Task directions:
What lines in the data below mention the string "choisissez"? Copy them out.

Information shown:

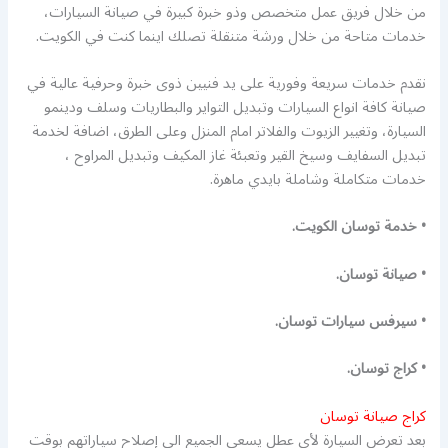
من خلال فريق عمل متخصص وذو خبرة كبيرة في صيانة السيارات،
خدمات متاحة من خلال ورشة متنقلة تصلك اينما كنت في الكويت.
نقدم خدمات سريعة وفورية على يد فنيين ذوى خبرة وحرفية عالية في
صيانة كافة انواع السيارات وتبديل التواير والبطاريات وسلف ودينمو
السيارة، وتغيير الزيوت والفلاتر امام المنزل وعلى الطرق، اضافة لخدمة
تبديل السفايف وسيخ القير وتعبئة غاز المكيف وتبديل المراوح ،
خدمات متكاملة وشاملة بايدي ماهرة.
• خدمة توسان الكويت.
• صيانة توسان.
• سيرفس سيارات توسان.
• كراج توسان.
كراج صيانة توسان
بعد تعرض السيارة لأي عطل يسعى الجميع الى إصلاح سياراتهم بوقت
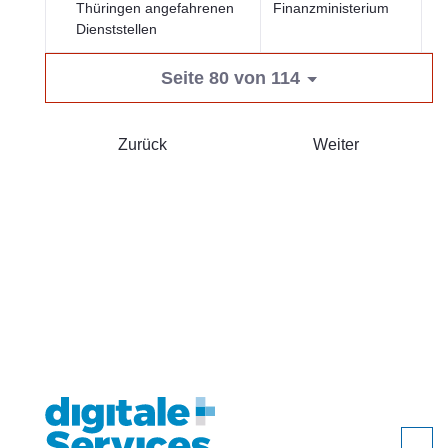
Thüringen angefahrenen
Finanzministerium
Ve
Dienststellen
Seite 80 von 114
Zurück
Weiter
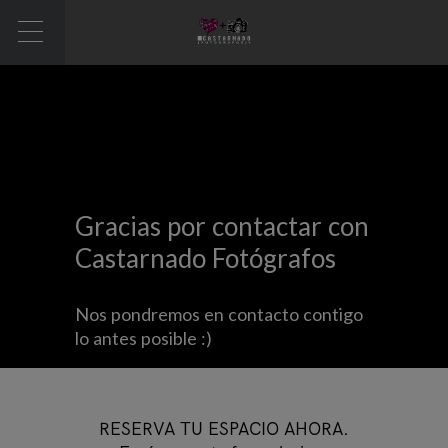
Gracias por contactar con
Castarnado Fotógrafos
Nos pondremos en contacto contigo
lo antes posible :)
RESERVA TU ESPACIO AHORA.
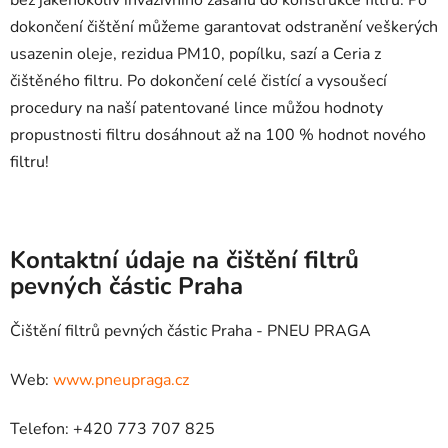
dokončení čištění můžeme garantovat odstranění veškerých
usazenin oleje, rezidua PM10, popílku, sazí a Ceria z
čištěného filtru. Po dokončení celé čistící a vysoušecí
procedury na naší patentované lince můžou hodnoty
propustnosti filtru dosáhnout až na 100 % hodnot nového
filtru!
Kontaktní údaje na čištění filtrů
pevných částic Praha
Čištění filtrů pevných částic Praha - PNEU PRAGA
Web:
www.pneupraga.cz
Telefon: +420 773 707 825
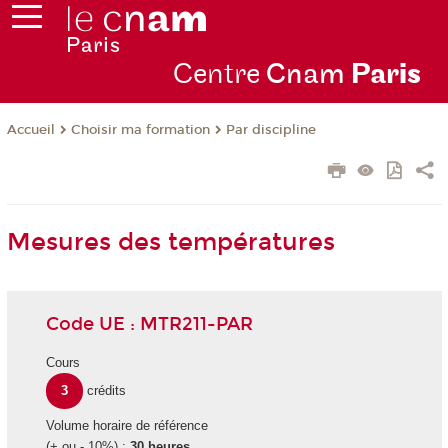
Centre
Cnam
Par
is
Choisir ma formation
Par discipline
Accueil
Mesures des températures
Code UE : MTR211-PAR
Cours
3
crédits
Volume horaire de référence
(+ ou - 10%) :
30 heures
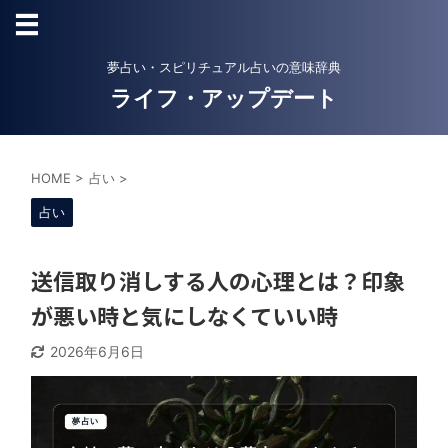
夢占い・スピリチュアル占いの意味辞典
ライフ・アップデート
HOME
>
占い
>
占い
送信取り消しする人の心理とは？印象
が悪い時と気にしなくていい時
2026年6月6日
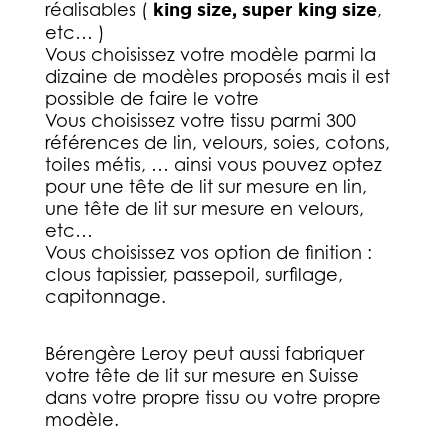
réalisables (
king size, super king size
,
etc… )
Vous choisissez votre modèle parmi la
dizaine de modèles proposés mais il est
possible de faire le votre
Vous choisissez votre tissu parmi 300
références de lin, velours, soies, cotons,
toiles métis, … ainsi vous pouvez optez
pour une tête de lit sur mesure en lin,
une tête de lit sur mesure en velours,
etc…
Vous choisissez vos option de finition :
clous tapissier, passepoil, surfilage,
capitonnage.
Bérengère Leroy peut aussi fabriquer
votre tête de lit sur mesure en Suisse
dans votre propre tissu ou votre propre
modèle.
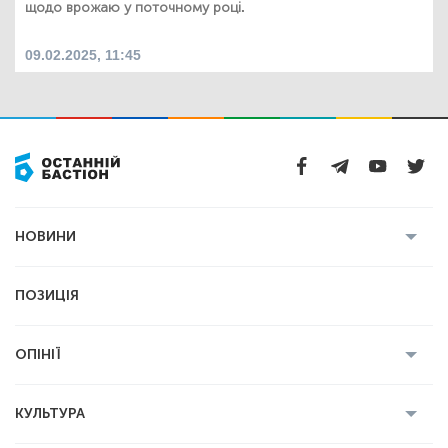
щодо врожаю у поточному році.
09.02.2025, 11:45
НОВИНИ
Усі новини
Кримінал
Полтава
ПОЗИЦІЯ
Політика
Війна
Світ
ОПІНІЇ
Економіка
Спорт
Головред
Володимир Бойко
Ростислав
КУЛЬТУРА
Мартинюк
Геннадій Сікалов
Ігор Лядський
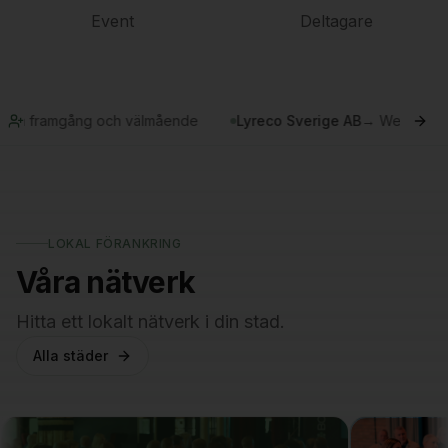
Event
Deltagare
B
→
Webinar: BusinessYOU – Metoden för att bygga synlighet, förtro
LOKAL FÖRANKRING
Våra nätverk
Hitta ett lokalt nätverk i din stad.
Alla städer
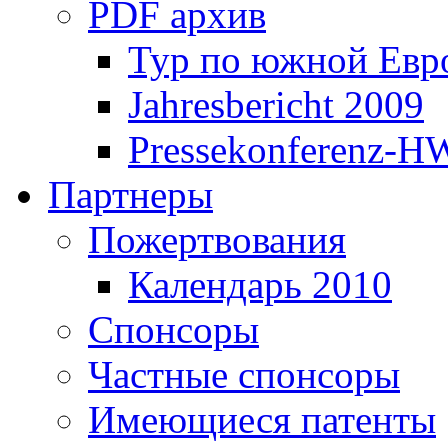
PDF архив
Тур по южной Евр
Jahresbericht 2009
Pressekonferenz-H
Партнеры
Пожертвования
Календарь 2010
Спонсоры
Частные спонсоры
Имеющиеся патенты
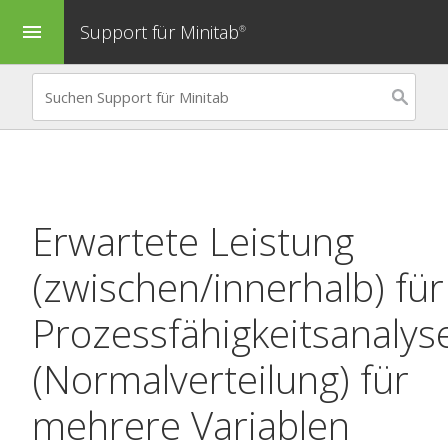
Support für Minitab
menu
®
Erwartete Leistung
(zwischen/innerhalb) für
Prozessfähigkeitsanalys
(Normalverteilung) für
mehrere Variablen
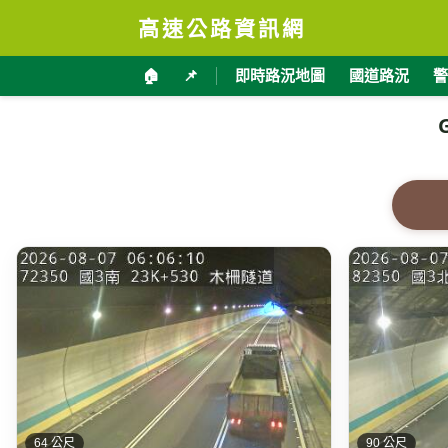
高速公路資訊網
🏠
📌
即時路況地圖
國道路況
警
64 公尺
90 公尺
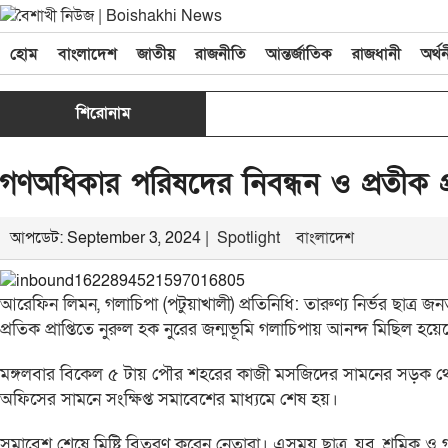
হোম
বাংলাদেশ
জাতীয়
রাজনীতি
আন্তর্জাতিক
রাজধানী
অর্থ
শিরোনাম
গণঅধিকার পরিষদের নিবন্ধন ও প্রতীক প্
আপডেট: September 3, 2024 |
Spotlight
বাংলাদেশ
আরেফিন লিমন, গলাচিপা (পটুয়াখালী) প্রতিনিধি: তারুণ্য নির্ভর ছাত্
প্রতিক প্রাপ্তিতে নুরুল হক নুরের জন্মভূমি গলাচিপায় আনন্দ মিছিল হয়ে
মঙ্গলবার বিকেল ৫ টায় পৌর শহরের কাজী মসজিদের সামনের সড়ক থেকে আ
অফিসের সামনে সংক্ষিপ্ত সমাবেশের মাধ্যমে শেষ হয়।
সমাবেশ শেষে মিষ্টি বিতরণ করেন নেতারা। এসময় ছাত্র, যুব, শ্রমি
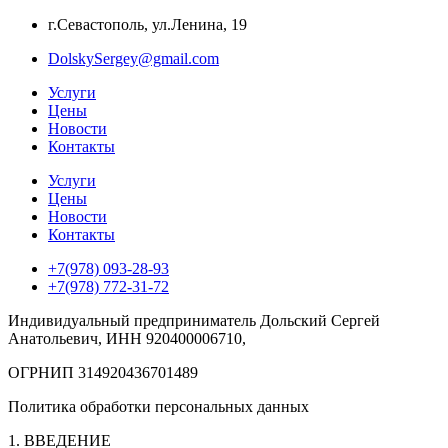
г.Севастополь, ул.Ленина, 19
DolskySergey@gmail.com
Услуги
Цены
Новости
Контакты
Услуги
Цены
Новости
Контакты
+7(978) 093-28-93
+7(978) 772-31-72
Индивидуальный предприниматель Дольский Сергей
Анатольевич, ИНН
920400006710
,
ОГРНИП
314920436701489
Политика обработки персональных данных
1. ВВЕДЕНИЕ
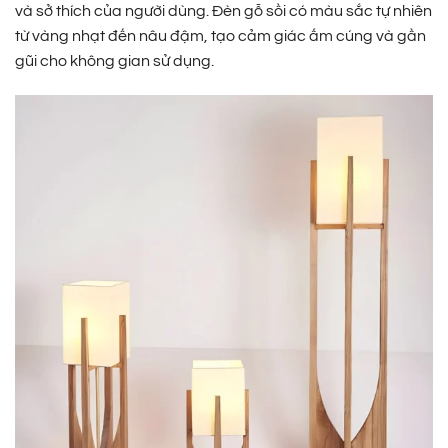
và sở thích của người dùng. Đèn gỗ sồi có màu sắc tự nhiên
từ vàng nhạt đến nâu đậm, tạo cảm giác ấm cúng và gần
gũi cho không gian sử dụng.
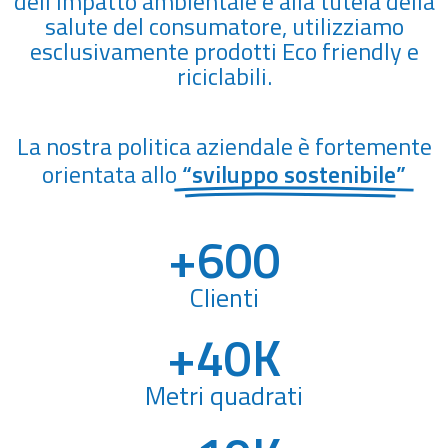
dell’impatto ambientale e alla tutela della
salute del consumatore, utilizziamo
esclusivamente prodotti Eco friendly e
riciclabili.
La nostra politica aziendale è fortemente
orientata allo
“sviluppo sostenibile”
+
600
Clienti
+
40
K
Metri quadrati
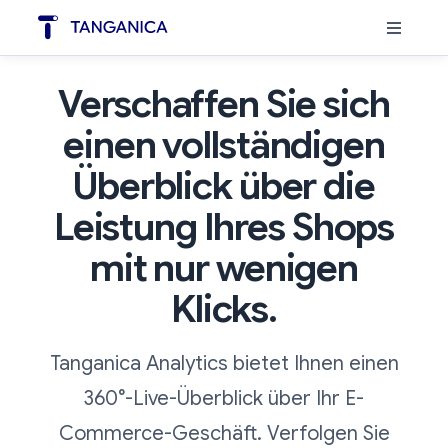
Verschaffen Sie sich
einen vollständigen
Überblick über die
Leistung Ihres Shops
mit nur wenigen
Klicks.
Tanganica Analytics bietet Ihnen einen
360°-Live-Überblick über Ihr E-
Commerce-Geschäft. Verfolgen Sie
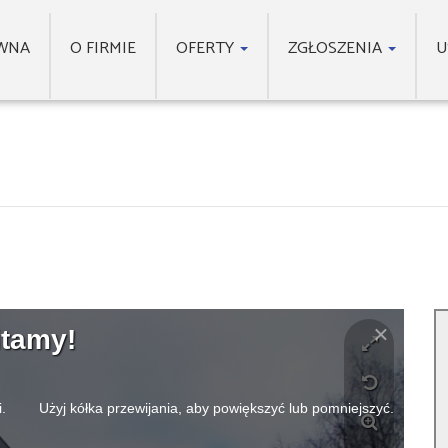
WNA
O FIRMIE
OFERTY
ZGŁOSZENIA
U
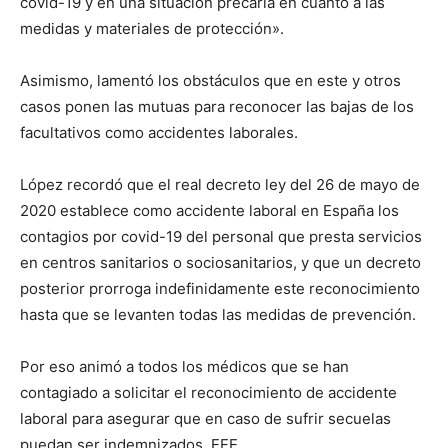
covid-19 y en una situación precaria en cuanto a las
medidas y materiales de protección».
Asimismo, lamentó los obstáculos que en este y otros
casos ponen las mutuas para reconocer las bajas de los
facultativos como accidentes laborales.
López recordó que el real decreto ley del 26 de mayo de
2020 establece como accidente laboral en España los
contagios por covid-19 del personal que presta servicios
en centros sanitarios o sociosanitarios, y que un decreto
posterior prorroga indefinidamente este reconocimiento
hasta que se levanten todas las medidas de prevención.
Por eso animó a todos los médicos que se han
contagiado a solicitar el reconocimiento de accidente
laboral para asegurar que en caso de sufrir secuelas
puedan ser indemnizados. EFE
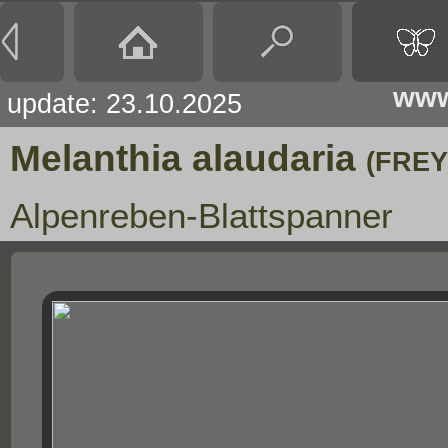
www
update: 23.10.2025
Melanthia alaudaria
(FREY
Alpenreben-Blattspanner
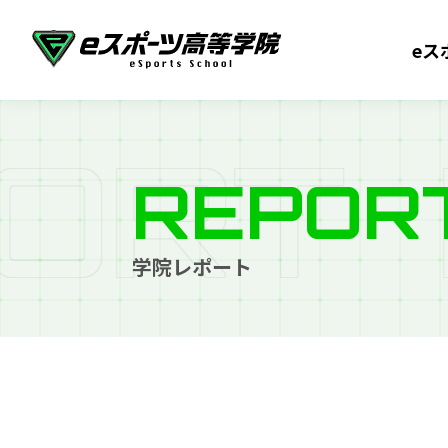
eス
O
R
T
REPOR
学院レポート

Response for this exercise:
Vous choisissez votre modèle parmi la
Vous choisissez votre tissu parmi 300
Vous choisissez vos option de finition :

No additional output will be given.